Jika riap produksi adalah 40 m3/ha di tahun ke-3 setelah tanam maka harga jual per ton dapat mencapai Rp1,25 juta. Angka ini akan semakin tidak kompetitif jika menilai produk akhir digunakan sebagai pasokan energi listrik sebagai konsumsi energi masyarakat sehubungan dengan harga listrik dari PLN yang dialirkan kepada masyarakat terutama masyarakat pedesaan.

Energi biomassa dari limbah kayu lebih murah, terutama dari limbah penebangan mencapai 46% dan sekitar 35% kira-kira 50% dari pengolahan kayu baik untuk kayu lapis, veneer dan kayu gergajian.

Permasalahan utama yang dihadapi terutama di pemegang ijin pemanfaatan kayu dari hutan alam adalah biaya pengumpulan dan pengangkutan yang sangat mahal. Limbah kayu akan baik jika berasal dari hutan rakyat, sementara limbah industri banyak digunakan untuk boiler.

Limbah kayu yang diubah menjadi wood pellet dapat menghasilkan energi panas lebih tinggi dan pembakaran lebih sempurna. Kelebihan lainnya adalah harga energi panas yang dihasilkan dari wood pellet juga lebih murah dari harga gas.

Salah satu produk yang dikembangkan dan dimanfaatkan UMKM adalah biopellet. Biopellet dikembangkan Lisman Suryanegara (Peneliti BRIN). Harga gas yang dihasilkan mencapai Rp1.400/kg. Harga ini jauh lebih murah dibandingkan gas elpiji yang dijual dipasaran yang dapat mencapai Rp6.000/kg.

Permasalahan kayu sebagai salah satu bahan baku unggul untuk ketahanan energi nasional perlu diselesaikan dengan komitmen para pihak baik pemerintah, investor dan masyarakat secara umum. Kompleksnya permasalahan ini mengakibatkan kayu dipandang tidak kayak untuk dipertimbangkan.

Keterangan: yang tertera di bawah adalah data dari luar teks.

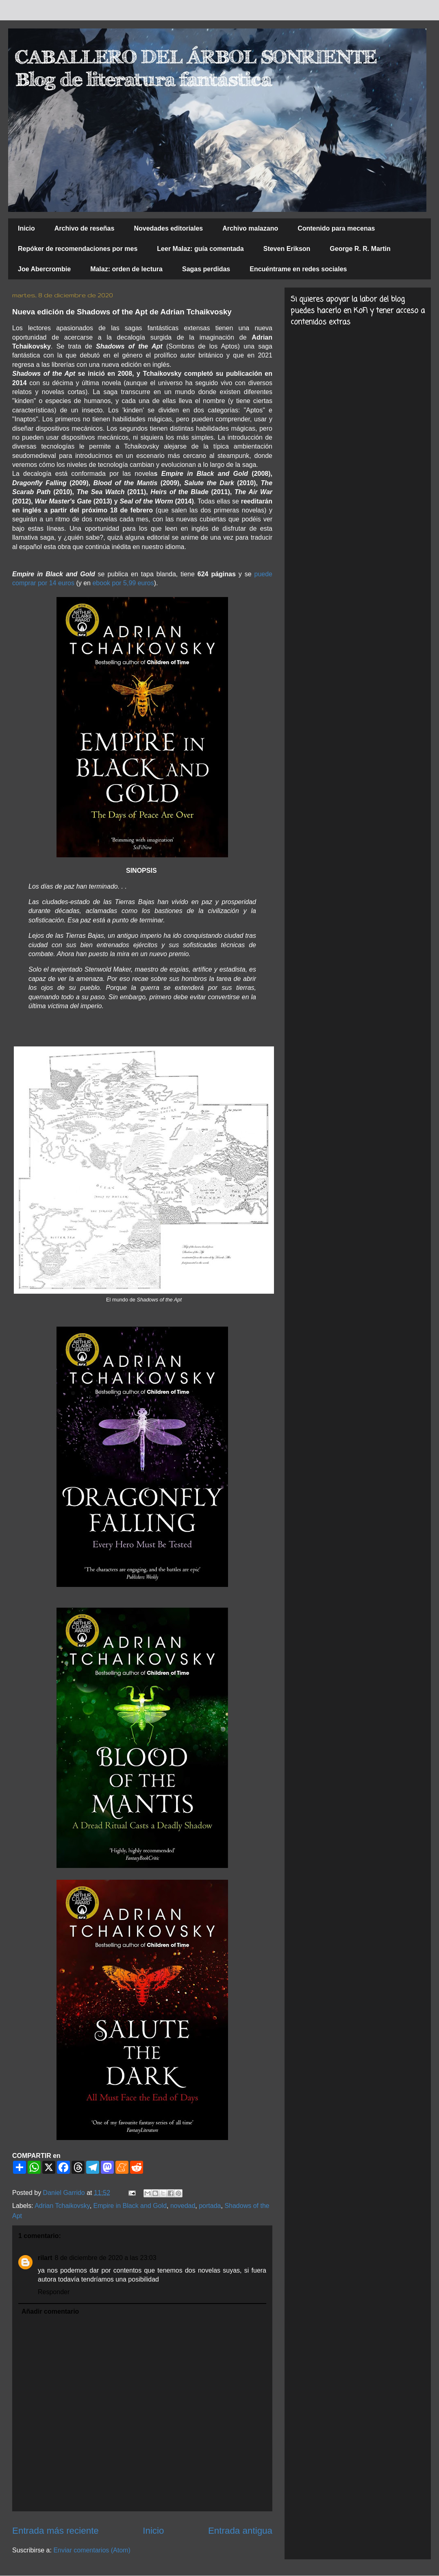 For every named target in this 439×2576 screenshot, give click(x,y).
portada (210, 2205)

Salah satu kompetitor kayu adalah limbah sawit. Menurut Laporan Badan Perijinan dan Penanaman Modal Daerah Provinsi Kalimantan Timur bahwa tandan buah segar (TBS) sawit dapat menghasilkan 190 kg limbah serat dan 700 kg limbah cair dari 1 ton TBS. Limbah yang dihasilkan dapat dimanfaatkan untuk produksi pellet sehingga meningkatkan nilai ekonomi kebun kelapa sawit. Limbah cair dapat diolah menjadi biofuel dan limbah serat menjadi bahan baku pellet.

Harga pellet dari serat sawit mencapai Rp2.000/kg. Angka ini masih di atas harga pellet dari kayu. Namun jika dilihat dari sifatnya dimana serat adalah limbah dari minyak sawit dan merupakan produk tambahan maka pellet cangkang sawit akan lebih kompetitif dibandingkan kayu.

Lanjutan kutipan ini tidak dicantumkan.